Sum squared error- Represents the sum of the squared differences between the predicted and actual values for the samples in each dataset. It is a measure of the model’s overall error for a given set.
Global rules output file¶
This file contains all the global rules computed with the Dimlp algorithm. The rules are ordered by their covering size and are followed by the performance metrics of each rule on the training, validation and testing sets. Additionally, the file provides performance statistics of the ruleset and its application on testing data.
Explanation of Each Rule:
Each rule consists of conditions on various attributes, followed by the predicted class, and is accompanied by the number of training and validation samples it covers. Let's break down this rule as an example:
Rule 1: (x1 > 0.653808) (x2 > 0.92407) (x8 < 0.44302) Class = 1 (211)
x1, x2, x8- These represent the variables from the dataset (x1 is the first attribute).
>0.653808, >0.92407, <0.44302- The thresholds that the variable values must meet for the rule to be activated.
Class = 1- The class predicted by the rule when the conditions are met. Here, the rule predicts class 1.
(211)- The number of training and validation samples covered by the rule. Here, the rule covers 211 samples.
Performance Metrics Associated with the Rule:
For each rule and each dataset, there is some performances associated with the rule.
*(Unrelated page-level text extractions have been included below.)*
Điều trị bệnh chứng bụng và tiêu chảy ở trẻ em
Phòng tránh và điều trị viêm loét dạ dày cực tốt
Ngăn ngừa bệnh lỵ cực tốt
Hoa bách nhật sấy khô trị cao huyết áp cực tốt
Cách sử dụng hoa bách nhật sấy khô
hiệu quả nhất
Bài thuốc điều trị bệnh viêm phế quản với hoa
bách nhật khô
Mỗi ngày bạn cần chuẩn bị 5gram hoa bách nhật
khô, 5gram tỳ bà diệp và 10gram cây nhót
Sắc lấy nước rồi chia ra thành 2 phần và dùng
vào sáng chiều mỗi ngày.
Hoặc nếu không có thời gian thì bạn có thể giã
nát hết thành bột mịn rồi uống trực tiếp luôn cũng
It appears like this :
Rule 1: 143 134 9 0.937063 Class = 1
143- The number of samples covered by this rule.
134- The number of samples correctly classified by this rule.
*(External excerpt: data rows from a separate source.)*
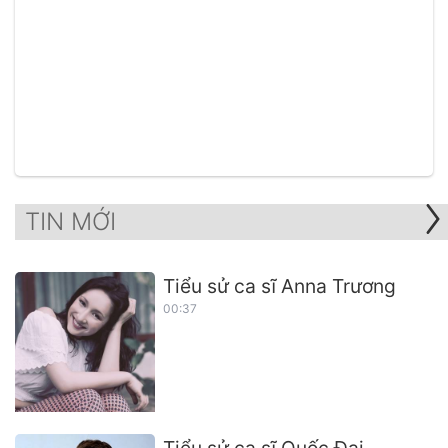
TIN MỚI
Tiểu sử ca sĩ Anna Trương
00:37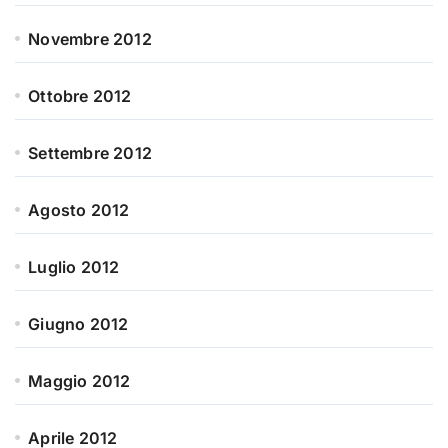
Novembre 2012
Ottobre 2012
Settembre 2012
Agosto 2012
Luglio 2012
Giugno 2012
Maggio 2012
Aprile 2012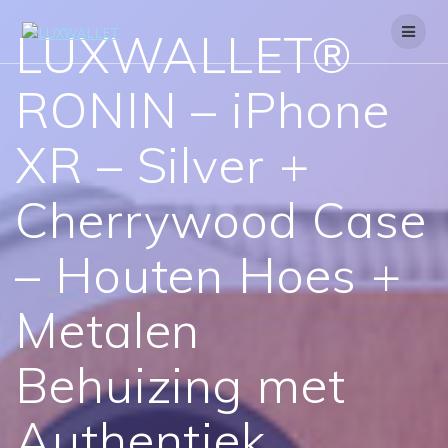
Skip
to
LUXWALLET®
content
RONIN – iPhone
XR – Silver +
Cherrywood Case
– Houten Hoes +
Metalen
Behuizing met
Authentiek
9- The number of samples incorrectly classified by this rule.
0.937063- The accuracy of this rule in correctly classifying the samples it covers.
Class = 1- The class predicted by the rule when the conditions are met. Here, the rule predicts class 1.
It is followed by the global accuracy of the rules on the whole set. That means the accuracy of the ruleset in predicting the correct class for the samples, regardless of the model's predictions. It is accurate when there is a correct fidel activated rule, when no rule is activated and the model is correct, or when the activated rules are incorrect but all agree on the correct class.
Global Statistics:
Number of rules- Indicates the total number of rules in the ruleset.
Number of antecedents- Represents the total number of conditions (antecedents) in the ruleset.
Number of antecedents per rule- Represents the average number of conditions (antecedents) in each rule.
Number of examples per rule- The average number of training and validation samples covered by each rule.
Additional Statistics on testing set:
Fidelity- Measures how accurately the rules mimic the behavior of the model. This rate reflects the proportion of test samples where the rules' predictions match the model's predictions.
Accuracy when rules and network agree- The accuracy of the model when the model's predictions match the predictions made by the activated rules.
Default rule activations rate- The proportion of samples for which no activated rule is found. In such cases, we choose the network's decision.